CONDUCTING fair and free elections, ensuring transparency before and during polls, is the sole responsibility of the Election Commission of Pakistan. This constitutional body has been playing its role since its birth in 1956, though its performance has not remained exemplary or satisfactory.

Article 5 of Representation of People Act 1976 binds all the executive authorities in the federation and in provinces to render immediate help to the ECP as and when required.

However, any help particularly from the local or district administration is taken as a grant of favour and not as their constitutional duty by ECP officers.

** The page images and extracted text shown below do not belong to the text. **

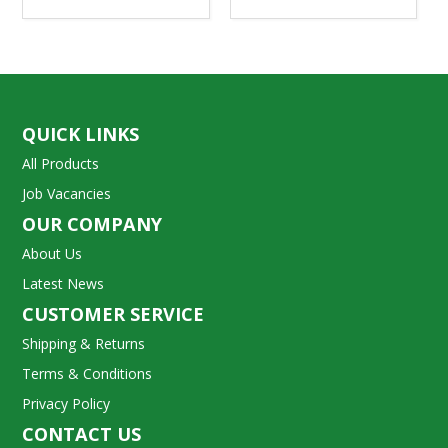
QUICK LINKS
All Products
Job Vacancies
OUR COMPANY
About Us
Latest News
CUSTOMER SERVICE
Shipping & Returns
Terms & Conditions
Privacy Policy
CONTACT US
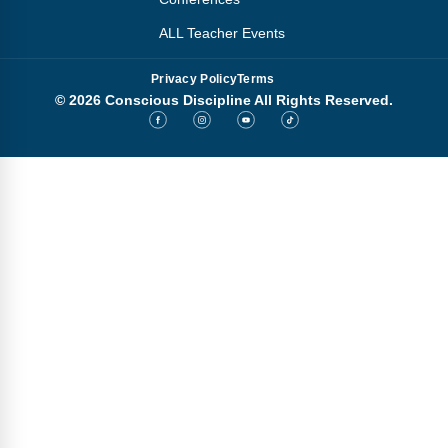
ALL Teacher Events
Privacy Policy
Terms
© 2026 Conscious Discipline All Rights Reserved.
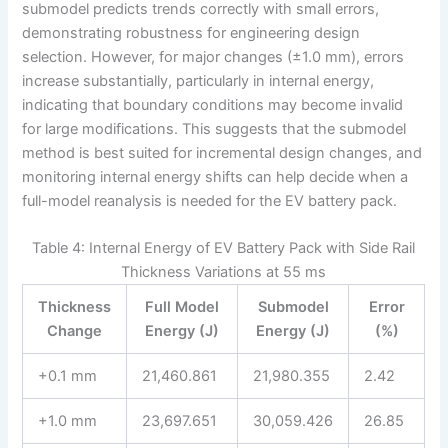
submodel predicts trends correctly with small errors,
demonstrating robustness for engineering design
selection. However, for major changes (±1.0 mm), errors
increase substantially, particularly in internal energy,
indicating that boundary conditions may become invalid
for large modifications. This suggests that the submodel
method is best suited for incremental design changes, and
monitoring internal energy shifts can help decide when a
full-model reanalysis is needed for the EV battery pack.
Table 4: Internal Energy of EV Battery Pack with Side Rail
Thickness Variations at 55 ms
Thickness
Full Model
Submodel
Error
Change
Energy (J)
Energy (J)
(%)
+0.1 mm
21,460.861
21,980.355
2.42
+1.0 mm
23,697.651
30,059.426
26.85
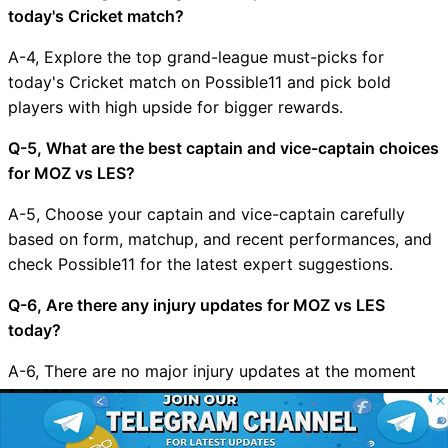
today's Cricket match?
A-4, Explore the top grand-league must-picks for
today's Cricket match on Possible11 and pick bold
players with high upside for bigger rewards.
Q-5, What are the best captain and vice-captain choices
for MOZ vs LES?
A-5, Choose your captain and vice-captain carefully
based on form, matchup, and recent performances, and
check Possible11 for the latest expert suggestions.
Q-6, Are there any injury updates for MOZ vs LES
today?
A-6, There are no major injury updates at the moment
for MOZ vs LES, but we will update the app and website
© 2026 Possible11
as soon as new news arrives.
All rights reserved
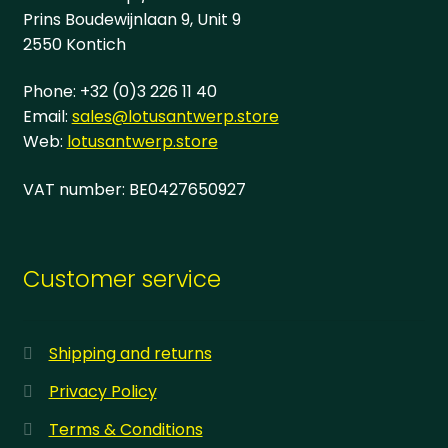
page
Prins Boudewijnlaan 9, Unit 9
2550 Kontich
Phone: +32 (0)3 226 11 40
Email:
sales@lotusantwerp.store
Web:
lotusantwerp.store
VAT number: BE0427650927
Customer service
Shipping and returns
Privacy Policy
Terms & Conditions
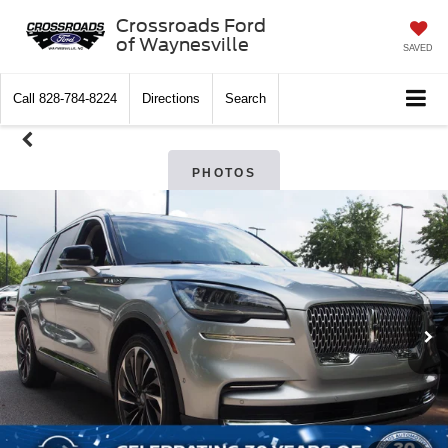
Crossroads Ford
of Waynesville
SAVED
Call
828-784-8224
Directions
Search
PHOTOS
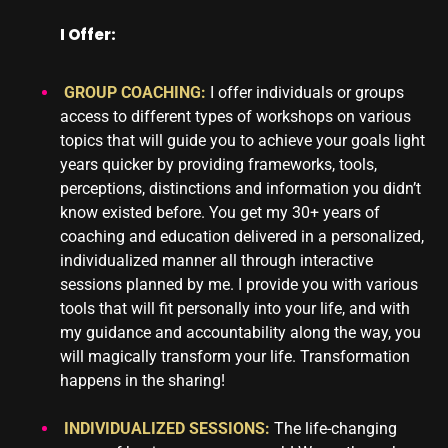
I Offer:
GROUP COACHING:
I offer individuals or groups
access to different types of workshops on various
topics that will guide you to achieve your goals light
years quicker by providing frameworks, tools,
perceptions, distinctions and information you didn’t
know existed before. You get my 30+ years of
coaching and education delivered in a personalized,
individualized manner all through interactive
sessions planned by me. I provide you with various
tools that will fit personally into your life, and with
my guidance and accountability along the way, you
will magically transform your life. Transformation
happens in the sharing!
INDIVIDUALIZED SESSIONS:
The life-changing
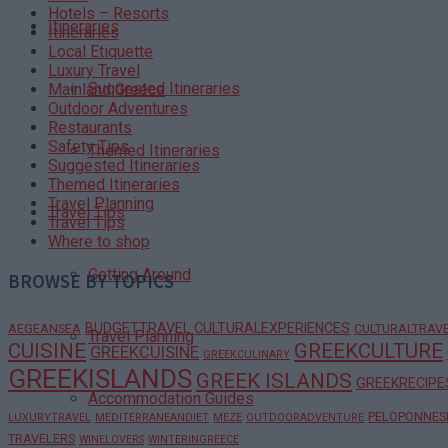
Hotels – Resorts
Itineraries
Itineraries
Local Etiquette
Luxury Travel
Suggested Itineraries
Mainland Greece
Outdoor Adventures
Restaurants
Safety Tips
Themed Itineraries
Suggested Itineraries
Themed Itineraries
Travel Planning
Travel Tips
Travel Tips
Where to shop
Getting Around
BROWSE BY TOPICS
BUDGETTRAVEL
CULTURALEXPERIENCES
AEGEANSEA
CULTURALTRAV
Travel Planning
CUISINE
GREEKCULTURE
GREEKCUISINE
GREEKCULINARY
GREEKISLANDS
GREEK ISLANDS
GREEKRECIPE
Accommodation Guides
PELOPONNES
LUXURYTRAVEL
MEDITERRANEANDIET
MEZE
OUTDOORADVENTURE
TRAVELERS
WINELOVERS
WINTERINGREECE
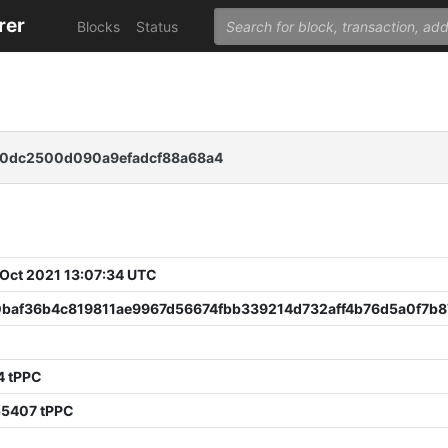
rer
Blocks
Status
0dc2500d090a9efadcf88a68a4
 Oct 2021 13:07:34 UTC
baf36b4c819811ae9967d56674fbb339214d732aff4b76d5a0f7b
4 tPPC
55407 tPPC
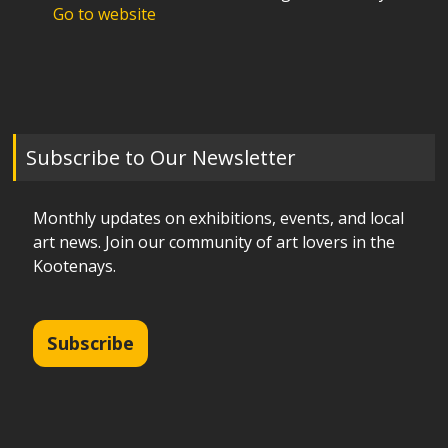
Go to website
Subscribe to Our Newsletter
Monthly updates on exhibitions, events, and local
art news. Join our community of art lovers in the
Kootenays.
Subscribe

If any of the executive authorities such as the deputy commissioner, local administration or assistant commissioner of a particular administrative subdivision does not show interest in electoral job or flouts the directives of the ECP in rendering the required help, the commission or the election commissioner can suspend him under Section 7 (6) of the same Act and can direct his competent authority to initiate disciplinary action against him.

Recently I was appointed monitoring officer for a by-election in a constituency in Sindh. I corresponded officially to the deputy commissioner of the district concerned for providing a vehicle and an adequate security, invoking Article 5. No reply was furnished for three days.

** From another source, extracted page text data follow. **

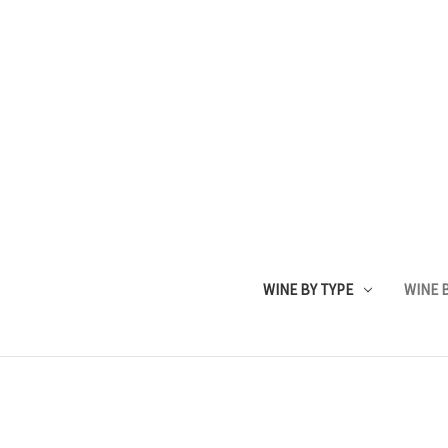
WINE BY TYPE
WINE B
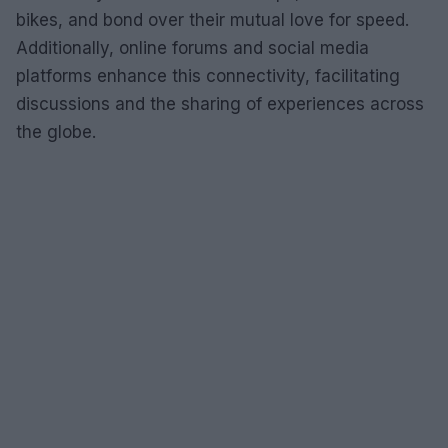
bikes, and bond over their mutual love for speed.
Additionally, online forums and social media
platforms enhance this connectivity, facilitating
discussions and the sharing of experiences across
the globe.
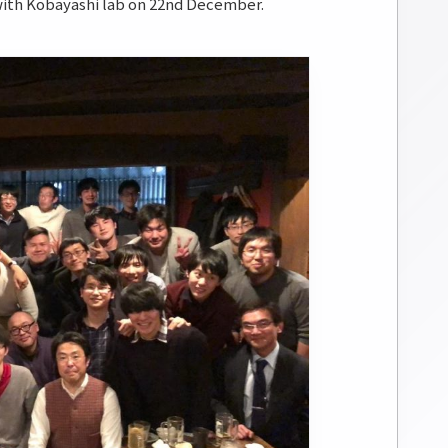
 Kobayashi lab on 22nd December.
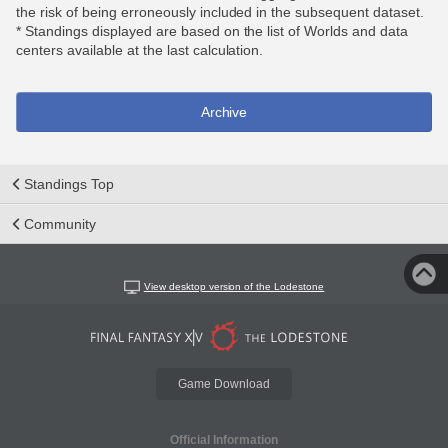
the risk of being erroneously included in the subsequent dataset.
* Standings displayed are based on the list of Worlds and data
centers available at the last calculation.
Archive
Standings Top
Community
View desktop version of the Lodestone
Game Download
Official Information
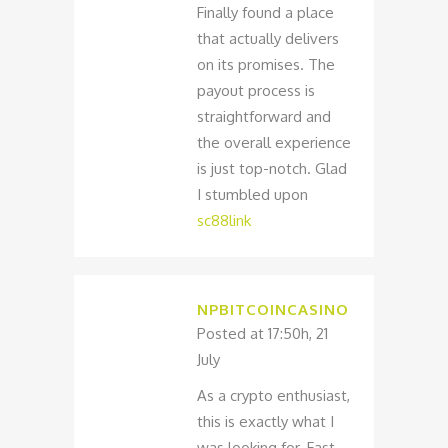
Finally found a place
that actually delivers
on its promises. The
payout process is
straightforward and
the overall experience
is just top-notch. Glad
I stumbled upon
sc88link
NPBITCOINCASINO
Posted at 17:50h, 21
July
As a crypto enthusiast,
this is exactly what I
was looking for. Fast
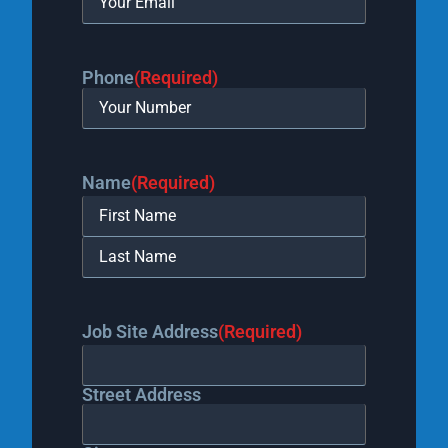
Phone
(Required)
Name
(Required)
Job Site Address
(Required)
Street Address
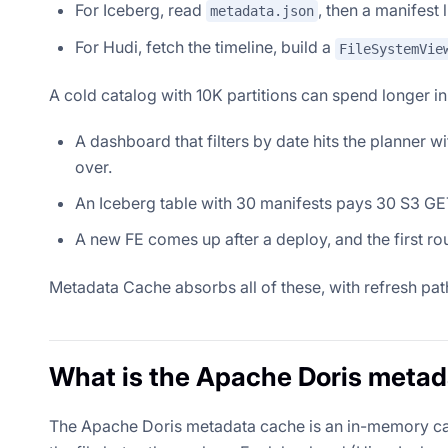
For Iceberg, read
, then a manifest 
metadata.json
For Hudi, fetch the timeline, build a
FileSystemVie
A cold catalog with 10K partitions can spend longer i
A dashboard that filters by date hits the planner w
over.
An Iceberg table with 30 manifests pays 30 S3 GET
A new FE comes up after a deploy, and the first r
Metadata Cache absorbs all of these, with refresh pa
What is the Apache Doris meta
The Apache Doris metadata cache is an in-memory cach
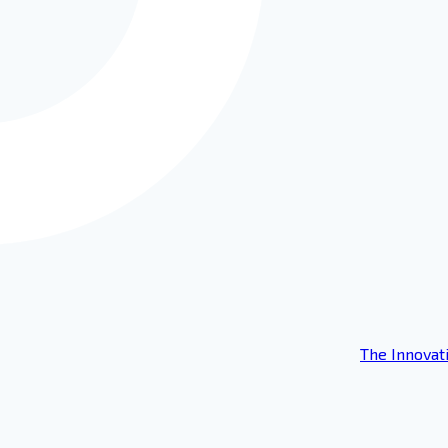
The Innovat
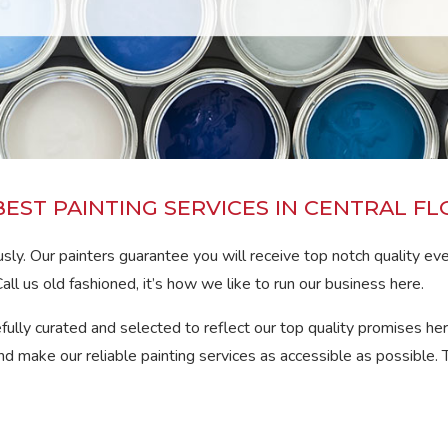
BEST PAINTING SERVICES IN CENTRAL FL
sly. Our painters guarantee you will receive top notch quality ev
all us old fashioned, it’s how we like to run our business here.
efully curated and selected to reflect our top quality promises her
d make our reliable painting services as accessible as possible. 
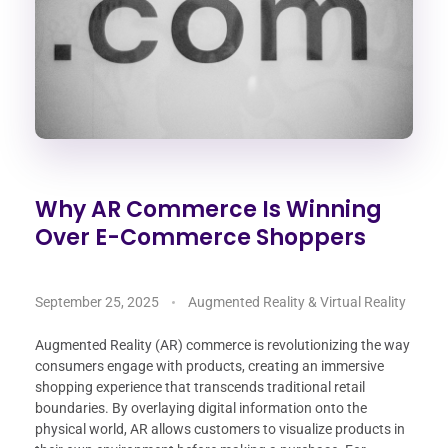
Why AR Commerce Is Winning
Over E-Commerce Shoppers
September 25, 2025
Augmented Reality & Virtual Reality
Augmented Reality (AR) commerce is revolutionizing the way
consumers engage with products, creating an immersive
shopping experience that transcends traditional retail
boundaries. By overlaying digital information onto the
physical world, AR allows customers to visualize products in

Disgruntled as I was, I began writing a report to high-ups on the grim situation and on cold-shoulder treatment by the local administration.

However, I was politely told by my colleague monitoring officer and the returning officer for the by-election that ‘I was perhaps digging my own grave’. They said: “The ECP will never take action against the deputy commissioner. Instead, there are chances that you may face the wrath of the high-ups.”

I dropped the idea and began searching on the punishments ECP might have handed down to defaulters and violators of its directives.

I was surprised not a single case regarding punishing a bureaucrat was found in the long history of the ECP. All this clearly means that not a single time in Pakistan’s history has any officer of the executive (DC, SSP, TMO, tehsildar and others) throughout the country been found guilty of involvement in rigging the elections, disobeying the commission’s orders or flouting the directives of the commission. How strange!

This is the major reason why the ECP is still seen as a toothless body by the majority of our citizens, in general, and by executive authorities, in particular.

The ECP has never invoked section 103-A of the same Act which empowers it to punish any officer or public functionary for contempt.

Ensuring free, fair and transparent elections is the primary responsibility of the ECP, and a judgment of the Supreme Court in the Workers Party case has also stated that the ECP can take pre-emptive measures in ensuring that the code of conduct is not violated.

However, there seem to be a hundred years for the ECP to wake up from its dead slumber.